Home > Blockchain >  In Python I want to parse a date range from a string to get a date_from and date_to
In Python I want to parse a date range from a string to get a date_from and date_to

Time:02-17

Working in Django I have a date range submitted on a form like this:

<input type="text"  id="formGroupExampleInput" placeholder="Example input" name="daterange" value="02/01/2022 - 02/15/2022" />

I am passing this to a view and want to split out the from and to dates so that I have a 'date_from' and 'date_to' that I can work with.

This is my view:

from datetime import datetime
from django.shortcuts import render, get_object_or_404


from vans.models import Van


def booking(request):
    """This view returns the booking form page"""

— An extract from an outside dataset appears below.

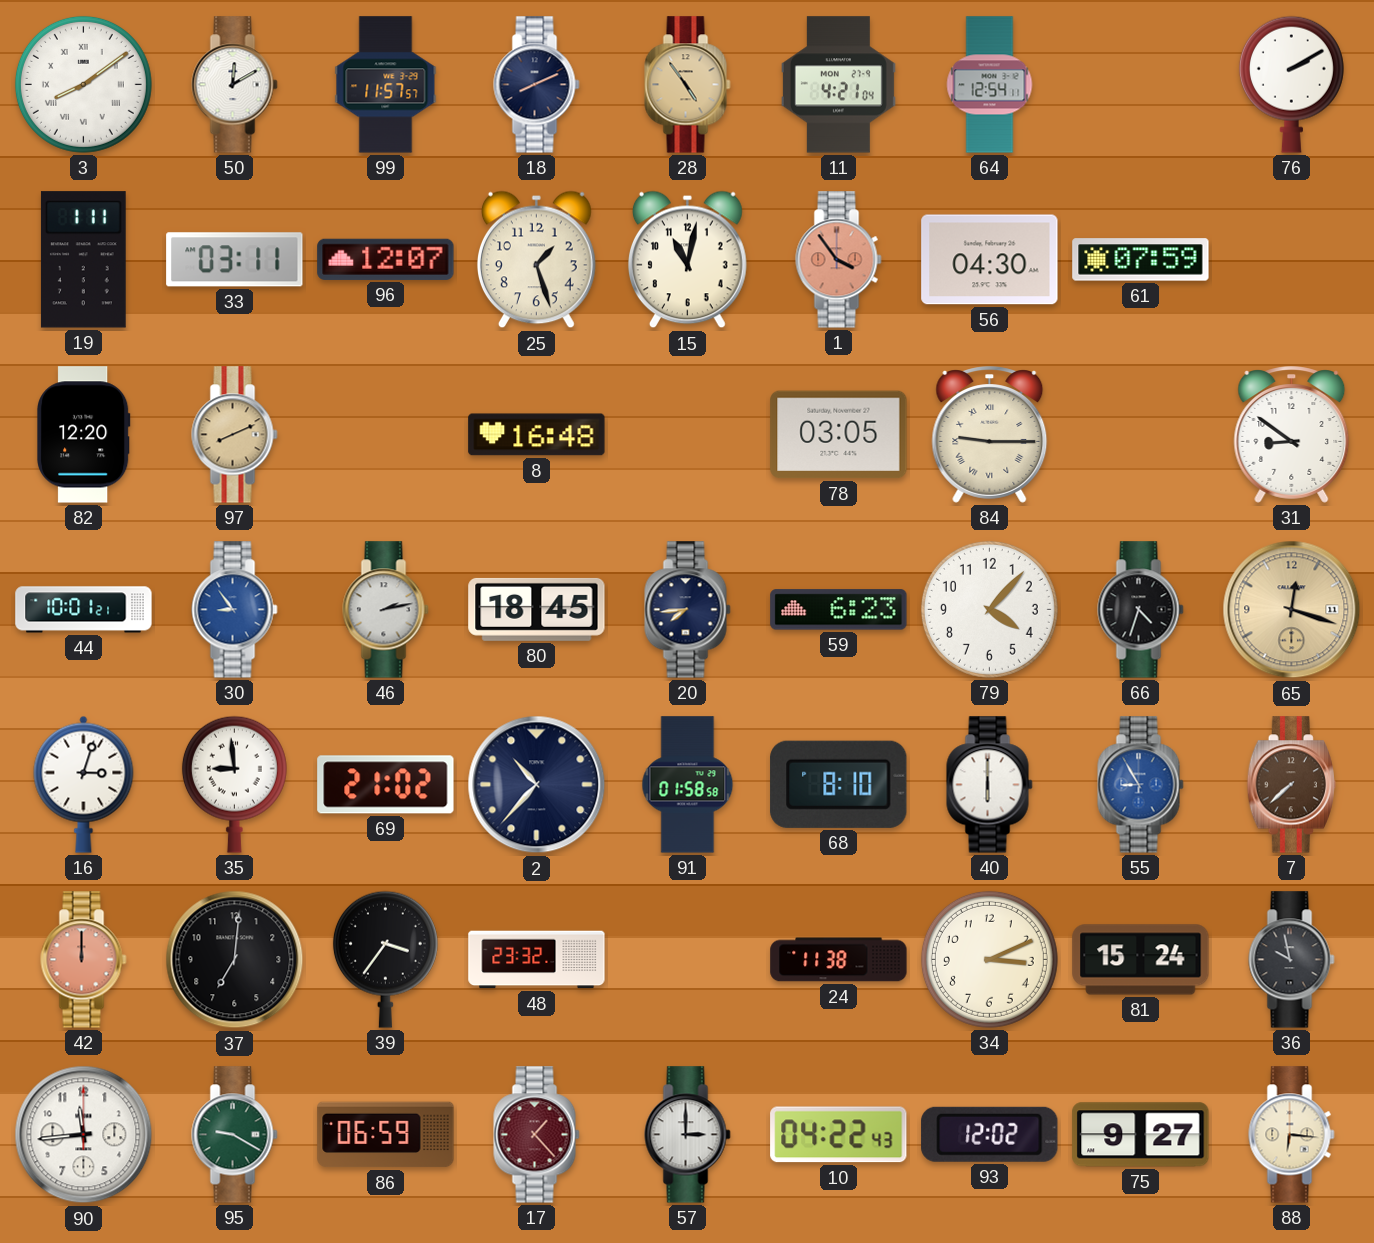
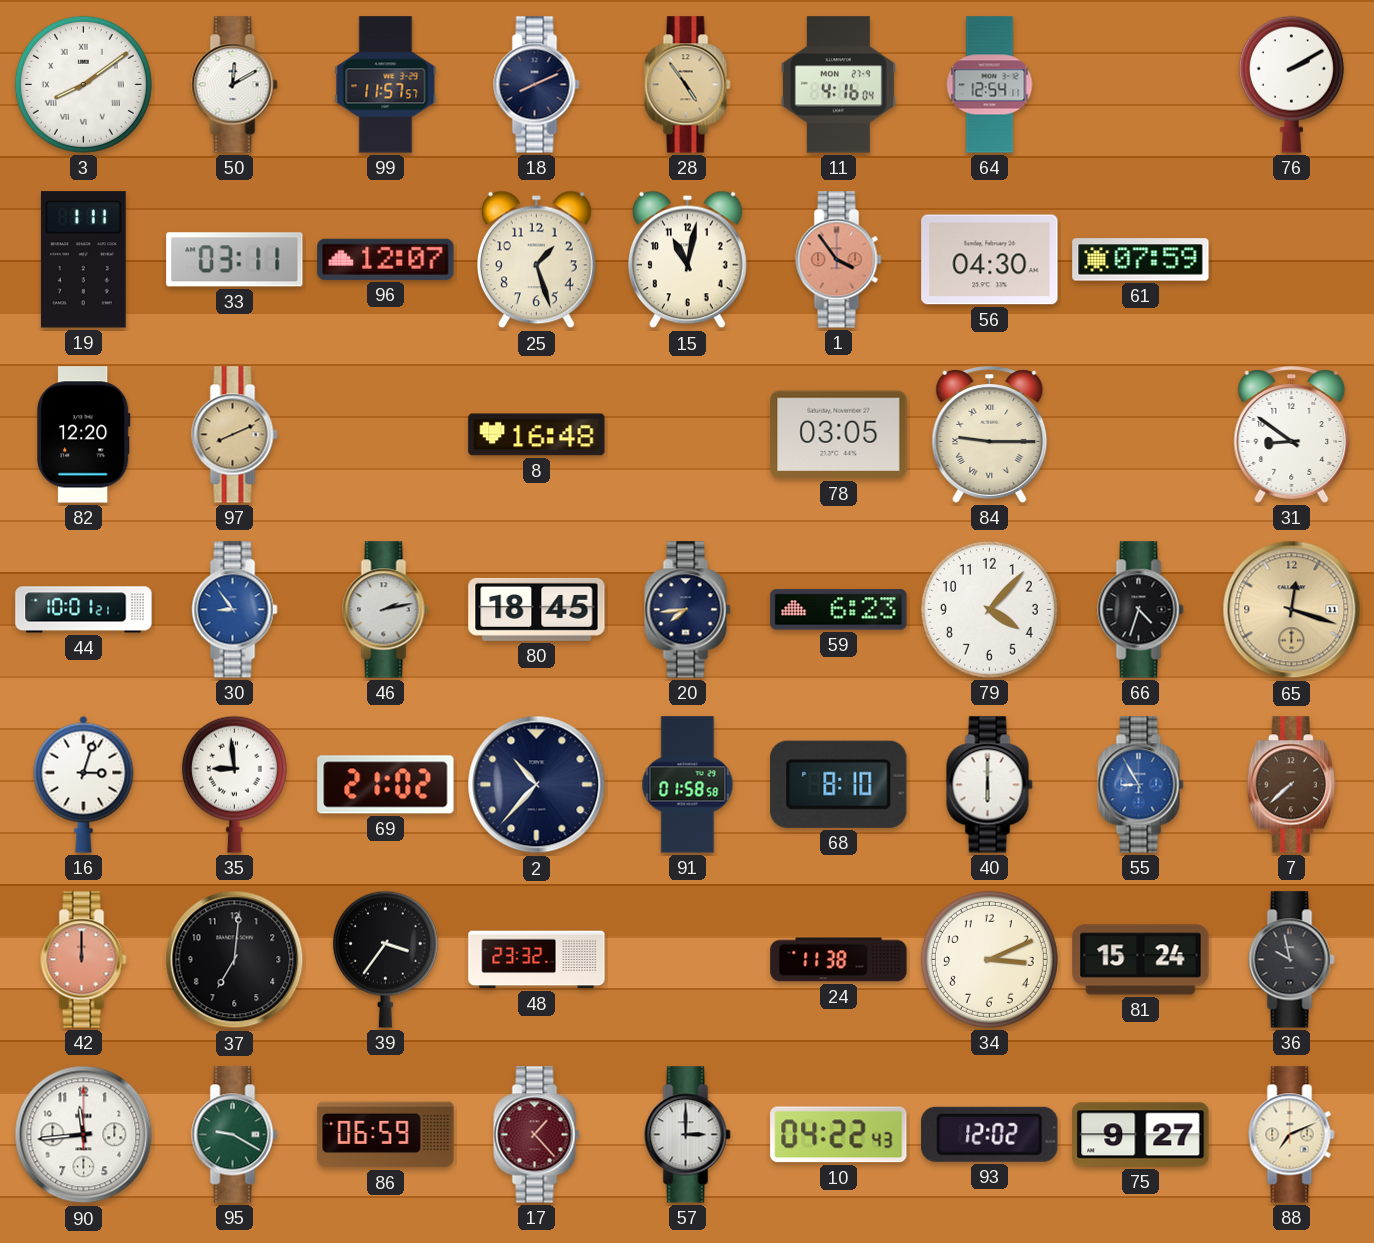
11: 4:21 -> 4:16
88: 6:16 -> 7:11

    return render(request, 'booking/booking.html')


def add_to_cart(request, item_id):
    """Adds the van booking to the cart"""
    
    van = get_object_or_404(Van, pk=item_id)
    # This will return the date range as a string
    date_range_str = request.POST.get('daterange')
    # In order to work with it I need it as two dates, date_from and date_to


    return render(request, 'booking/cart.html')

CodePudding user response:

since you have a fixed format to receive the daterange what you can do is this in your views.py from datetime import datetime as dt

def add_to_cart(request, item_id):
    """Adds the van booking to the cart"""
    
    van = get_object_or_404(Van, pk=item_id)
    # This will return the date range as a string
    date_range_str = request.POST.get('daterange')
    

    date_range_lst = [data.strip() for data in date_range_str.split('-')]
    date_from = date_range_lst[0]
    date_to = date_range_lst[1]

    # if you want to convert it to datetime object you can change it using:
    date_from = dt.strftime(date_range_lst[0], '%m/%d/%Y')
    date_to = dt.strftime(date_range_lst[1], '%m/%d/%Y')

    return render(request, 'booking/cart.html')

CodePudding user response:

well you're in luck, pandas has a convent and aptly named function called pd.date_range which takes a start and end date argument, as well as a frequency.

more here in the offical docs

pd.date_range('01 Jan 2022', '05 Jan 2022', freq='D')

DatetimeIndex(['2022-01-01', '2022-01-02', '2022-01-03', '2022-01-04',
               '2022-01-05'],
              dtype='datetime64[ns]', freq='D')

each object is of a pandas._libs.tslibs.timestamps.Timestamp type so you can apply any number of operations such as calculations or another.

What I would recommend is just creating a calendar table in your database that you can join to get your frequencies but I guess that's subjective.